The Predefined graph reflects the stationary correlation between each node. Instead, a dynamic graph is changed with time to reflect the dynamic spatial correlation among traffic data. We combine the static graph and the dynamic graph in graph representation learning to detect hidden spatial dependency. The bidirectional diffusion convolution is embedded into graph convolution in graph representation learning. Especially, in the part of dynamic graph diffusion convolution, we consider the two-direction traffic flow influence in a dynamic graph at the same time.

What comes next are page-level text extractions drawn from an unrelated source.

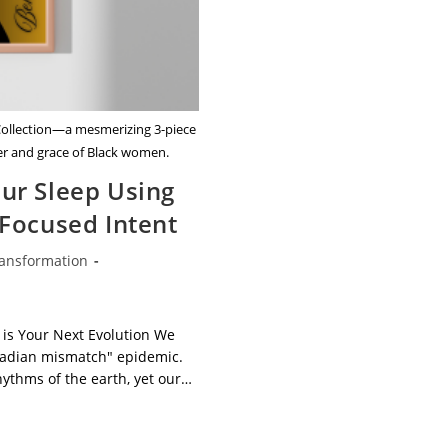
 Collection—a mesmerizing 3-piece
wer and grace of Black women.
ur Sleep Using
 Focused Intent
ansformation
gory:
 is Your Next Evolution We
rcadian mismatch" epidemic.
hythms of the earth, yet our…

$$ \begin{array}{@{}rcl@{}} g_{\theta}\star G(x)&=&\sum\limits_{k=0}^{K}\theta_{k,f}{P_{f}^{k}}x+\theta_{k,b}{P_{b}^{k}}x+\theta_{k,df}\tilde{DA}_{f}^{t,k}x\\ &&+\theta_{k,db}\tilde{DA}_{b}^{t,k}x, \\ \tilde{DA}^{t}_{f}&=&\tilde{DA}^{t}/\sum\limits_{j}(\tilde{DA}^{t}_{ij}), \\ {\tilde{DA}^{t}_{b}}&=&(\tilde{DA}^{t})^{T}/\sum\limits_{j}({(\tilde{{{DA}^{t}})^{T}}_{ij}}), \\ \tilde{DA}^{t}&=&DA^{t}+I \end{array} $$
(9)

where \(\tilde {DA}_{f}^{t}\) represents dynamic forward transition matrix. \(\tilde {DA}_{b}^{t}\) represents dynamic backward transition matrix. 𝜃k,f, 𝜃k,b, 𝜃k,df, 𝜃k,db are learnable parameters.

3.3 Temporal dependency module

We utilize the RNN-based model to capture temporal dependency. Gated Recurrent Units (GRU) with fewer parameters can effectively tackle gradient vanishing and capture long time series. To capture spatial and temporal correlation simultaneously, we replace matrix multiplications in GRU with the dynamic diffusion convolution and name it Graph Convolution Recurrent Unit (GCRU).

$$ \begin{array}{@{}rcl@{}} u^{(t)}&=&\sigma({\Theta}_{u\star G}(X_{t}||H_{t-1})),\\ r^{(t)}&=&\sigma({\Theta}_{r\star G}(X_{t}||H_{t-1})),\\ C^{(t)}&=&tanh({\Theta}_{C\star G}(X_{t}||(r^{(t)}\odot H_{t-1}))),\\ H_{t}&=&u^{(t)}\odot H_{t-1}+(1-u^{(t)})\odot C^{(t)} \end{array} $$
(10)

Where Xt denotes the traffic signal at time t, Ht− 1 denotes the output from GCRU at time t − 1. r(t), u(t) are reset gate and update gate at time t. ⋆ G denotes the dynamic diffusion convolution which is defined in Fig. 9. Θr, Θu, Θh are learned parameters for the diffusion convolution layer. σ(⋅) is the activation function.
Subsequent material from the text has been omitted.